We need to let these chips fall where they may. We all should be thankful to have an opportunity still to live by the same standards of international rule-of-law, before the world follows our leads and degenerates into the ongoing violence and thuggery implicit in a reversion to the "might-makes-right" standard.
My opinion is that Palestine should sign the Rome Statute, and all of these issues, on both sides, should be investigated by the International Court of Justice. In my opinion international law is similar to sexual organ prowess - "if your don't use it, you lose it."
We (the U.S.) were wrong to pressure the Spanish judge to drop the war crimes charges against the Bush-Cheney administration.
The rule-of-law has been a fundamental improvement over the competing standard of "might-makes-right." Even though the United States, Israel, the Fatah, and Hamas have had the power to largely override, or evade the enforcement of the rule-of-law up to this point, we would all be wiser in the long-term to voluntarily bring ourselves back into compliance with this standard, and support the establishment of a new precedent of its wider use.
While in the short-term this could mean embarrassment for all parties including Hamas, the PLO, Fatah, Abbas, Israel, Netanyahu, the United States, etc, in the longer-term we will all be better off by resolving issues with law rather than violence and sheer power.
For example, with the advent of inexpensive, easily accessible biological weapons, all modern countries should be espousing rule-of-law standards with all of our might.
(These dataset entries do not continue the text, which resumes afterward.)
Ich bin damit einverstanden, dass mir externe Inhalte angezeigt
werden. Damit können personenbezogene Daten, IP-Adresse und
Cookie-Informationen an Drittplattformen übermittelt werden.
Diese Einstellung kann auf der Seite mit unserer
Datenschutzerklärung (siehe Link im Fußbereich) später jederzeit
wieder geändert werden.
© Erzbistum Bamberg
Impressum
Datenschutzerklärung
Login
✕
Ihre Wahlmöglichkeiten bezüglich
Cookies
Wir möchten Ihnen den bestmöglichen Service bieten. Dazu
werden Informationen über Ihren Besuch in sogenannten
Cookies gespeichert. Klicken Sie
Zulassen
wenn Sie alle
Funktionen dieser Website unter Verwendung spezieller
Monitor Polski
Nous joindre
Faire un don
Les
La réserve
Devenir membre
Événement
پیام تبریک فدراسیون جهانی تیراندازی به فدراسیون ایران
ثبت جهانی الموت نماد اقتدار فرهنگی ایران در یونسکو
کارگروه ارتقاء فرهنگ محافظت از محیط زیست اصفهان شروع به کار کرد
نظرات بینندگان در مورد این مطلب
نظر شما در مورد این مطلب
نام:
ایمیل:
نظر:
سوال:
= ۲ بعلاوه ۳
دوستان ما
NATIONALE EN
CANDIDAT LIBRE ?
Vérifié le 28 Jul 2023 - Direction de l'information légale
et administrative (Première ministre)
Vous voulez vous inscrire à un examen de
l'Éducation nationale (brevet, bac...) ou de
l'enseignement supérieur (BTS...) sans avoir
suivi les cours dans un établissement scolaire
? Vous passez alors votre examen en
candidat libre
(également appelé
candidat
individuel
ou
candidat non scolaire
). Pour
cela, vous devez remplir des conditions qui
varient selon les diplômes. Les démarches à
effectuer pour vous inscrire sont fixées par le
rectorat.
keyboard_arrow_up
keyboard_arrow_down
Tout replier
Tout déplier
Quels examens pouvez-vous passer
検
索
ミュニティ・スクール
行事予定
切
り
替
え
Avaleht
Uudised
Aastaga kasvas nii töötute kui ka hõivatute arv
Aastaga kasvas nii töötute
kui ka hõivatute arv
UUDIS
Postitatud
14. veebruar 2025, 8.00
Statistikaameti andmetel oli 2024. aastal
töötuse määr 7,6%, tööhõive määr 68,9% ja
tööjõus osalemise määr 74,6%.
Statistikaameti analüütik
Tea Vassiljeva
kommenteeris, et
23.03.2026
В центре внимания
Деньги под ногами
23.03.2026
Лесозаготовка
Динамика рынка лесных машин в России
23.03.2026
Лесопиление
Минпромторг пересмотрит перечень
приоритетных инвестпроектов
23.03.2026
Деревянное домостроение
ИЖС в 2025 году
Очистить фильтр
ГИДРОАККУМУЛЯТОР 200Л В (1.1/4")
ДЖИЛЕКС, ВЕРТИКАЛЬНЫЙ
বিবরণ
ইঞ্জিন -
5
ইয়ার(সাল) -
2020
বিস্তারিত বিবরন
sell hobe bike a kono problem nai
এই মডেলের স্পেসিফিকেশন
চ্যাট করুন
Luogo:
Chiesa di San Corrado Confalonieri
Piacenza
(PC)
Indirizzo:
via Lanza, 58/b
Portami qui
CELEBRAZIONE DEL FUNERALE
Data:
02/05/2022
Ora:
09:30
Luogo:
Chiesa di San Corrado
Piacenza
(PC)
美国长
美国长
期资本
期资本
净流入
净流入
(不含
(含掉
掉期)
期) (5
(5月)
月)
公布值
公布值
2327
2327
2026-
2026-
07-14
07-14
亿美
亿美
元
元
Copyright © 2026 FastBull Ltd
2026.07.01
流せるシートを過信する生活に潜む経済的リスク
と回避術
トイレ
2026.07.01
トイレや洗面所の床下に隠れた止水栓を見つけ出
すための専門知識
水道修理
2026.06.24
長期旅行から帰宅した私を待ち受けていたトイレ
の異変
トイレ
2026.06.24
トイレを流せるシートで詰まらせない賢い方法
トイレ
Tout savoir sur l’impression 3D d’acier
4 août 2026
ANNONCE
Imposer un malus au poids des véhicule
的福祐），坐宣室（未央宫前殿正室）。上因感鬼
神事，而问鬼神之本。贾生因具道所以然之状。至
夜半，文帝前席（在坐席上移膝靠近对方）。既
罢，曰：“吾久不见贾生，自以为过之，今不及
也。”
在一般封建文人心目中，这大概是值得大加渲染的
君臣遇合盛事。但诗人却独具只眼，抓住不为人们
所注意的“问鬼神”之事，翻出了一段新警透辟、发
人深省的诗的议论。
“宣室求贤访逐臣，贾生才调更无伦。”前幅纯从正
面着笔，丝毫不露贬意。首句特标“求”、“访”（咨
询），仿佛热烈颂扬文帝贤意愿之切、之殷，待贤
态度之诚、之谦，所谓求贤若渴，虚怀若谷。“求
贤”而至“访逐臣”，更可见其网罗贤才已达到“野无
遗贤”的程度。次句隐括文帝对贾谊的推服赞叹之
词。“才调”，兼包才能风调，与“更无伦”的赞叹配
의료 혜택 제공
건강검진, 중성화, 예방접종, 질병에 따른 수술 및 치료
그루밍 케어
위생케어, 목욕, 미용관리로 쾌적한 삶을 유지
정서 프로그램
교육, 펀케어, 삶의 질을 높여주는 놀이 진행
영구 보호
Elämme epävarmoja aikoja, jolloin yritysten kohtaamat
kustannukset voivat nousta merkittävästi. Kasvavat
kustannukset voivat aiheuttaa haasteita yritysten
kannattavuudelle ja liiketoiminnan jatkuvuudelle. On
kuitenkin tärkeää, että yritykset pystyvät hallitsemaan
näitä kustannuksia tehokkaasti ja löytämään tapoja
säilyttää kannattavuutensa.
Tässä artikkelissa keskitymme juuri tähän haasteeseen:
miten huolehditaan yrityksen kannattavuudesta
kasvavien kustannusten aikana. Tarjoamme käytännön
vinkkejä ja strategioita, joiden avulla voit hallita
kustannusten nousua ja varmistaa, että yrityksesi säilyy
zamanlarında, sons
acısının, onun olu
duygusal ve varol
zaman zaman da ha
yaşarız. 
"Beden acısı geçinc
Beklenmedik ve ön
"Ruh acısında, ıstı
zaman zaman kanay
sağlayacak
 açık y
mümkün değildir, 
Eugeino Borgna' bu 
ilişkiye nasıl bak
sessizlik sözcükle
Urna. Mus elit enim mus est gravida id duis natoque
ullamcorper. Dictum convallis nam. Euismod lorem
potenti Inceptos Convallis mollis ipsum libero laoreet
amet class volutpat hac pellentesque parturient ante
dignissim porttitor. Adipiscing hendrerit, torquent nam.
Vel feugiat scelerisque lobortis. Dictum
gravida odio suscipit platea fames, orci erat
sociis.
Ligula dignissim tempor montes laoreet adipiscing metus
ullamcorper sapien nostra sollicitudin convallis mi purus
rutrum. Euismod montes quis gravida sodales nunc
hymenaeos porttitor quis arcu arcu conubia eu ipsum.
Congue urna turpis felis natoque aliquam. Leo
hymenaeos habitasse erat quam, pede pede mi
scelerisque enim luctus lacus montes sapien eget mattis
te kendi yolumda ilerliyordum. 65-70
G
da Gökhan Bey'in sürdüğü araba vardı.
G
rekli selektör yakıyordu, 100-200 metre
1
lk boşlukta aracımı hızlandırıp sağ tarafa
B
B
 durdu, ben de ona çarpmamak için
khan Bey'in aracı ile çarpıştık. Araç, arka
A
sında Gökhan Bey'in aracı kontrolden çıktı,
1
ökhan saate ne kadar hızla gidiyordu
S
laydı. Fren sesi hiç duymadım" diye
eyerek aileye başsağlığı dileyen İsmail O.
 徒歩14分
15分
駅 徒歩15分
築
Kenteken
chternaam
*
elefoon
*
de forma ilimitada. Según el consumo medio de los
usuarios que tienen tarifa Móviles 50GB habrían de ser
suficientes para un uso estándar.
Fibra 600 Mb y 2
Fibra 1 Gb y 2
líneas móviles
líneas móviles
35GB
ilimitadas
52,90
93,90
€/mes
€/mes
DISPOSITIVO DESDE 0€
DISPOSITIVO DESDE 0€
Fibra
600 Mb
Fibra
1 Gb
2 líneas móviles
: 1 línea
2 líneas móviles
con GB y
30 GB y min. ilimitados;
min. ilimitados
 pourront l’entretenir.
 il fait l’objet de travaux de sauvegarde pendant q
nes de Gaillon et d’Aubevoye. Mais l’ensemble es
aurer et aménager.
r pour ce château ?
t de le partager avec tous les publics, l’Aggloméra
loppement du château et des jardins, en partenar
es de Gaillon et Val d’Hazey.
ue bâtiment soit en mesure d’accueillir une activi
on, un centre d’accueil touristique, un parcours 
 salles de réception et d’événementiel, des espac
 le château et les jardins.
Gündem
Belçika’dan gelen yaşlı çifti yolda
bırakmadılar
The NPT, and repudiation of terrorism are other examples where even countries like the U.S. and Israel who now have the power to flaunt international law, will soon be very glad if we choose it now over the "might-makes-right" standard which will empower any country, corporation, criminal gang, or others who obtain bio-weapons to demand an equal seat at the table of power.
We should renounce our last decades of acting as if those with power can operate by our own set of rules, because soon others will be just as powerful, in many ways and wouldn't it suck if they treated us the way we've treated everyone else for the last half century? Israel, Hamas, Fatah, and all others would be just as wise to do the same.
Also, as an incentive to encourage the precedent of abiding by the rule-of-law, we all could encourage judges to be more lenient in these first cases keeping our goals focused on the creation of future peace, the rule-of-law standard, and world stability, rather than retribution and punishment.
Maybe we could work out a plea bargain such that all of us who plead guilty in these first cases, for good cause of creating a better world, could get be sentenced to something more akin to the South African Truth and Reconciliation process rather than more severe sentences.
10:49 AM PT: Thanks to Timeaus for letting us know Navi Pillay is the United Nations High Commissioner for Human Rights,
10:52 AM PT: Thanks also to cryonaut for clarifying the role of the United Nations Human Rights Council's role in the broader panoply of our institutions of international law.
I should also have mentioned that the International Commission on the Red Cross is the guardian organization for the Geneva Conventions.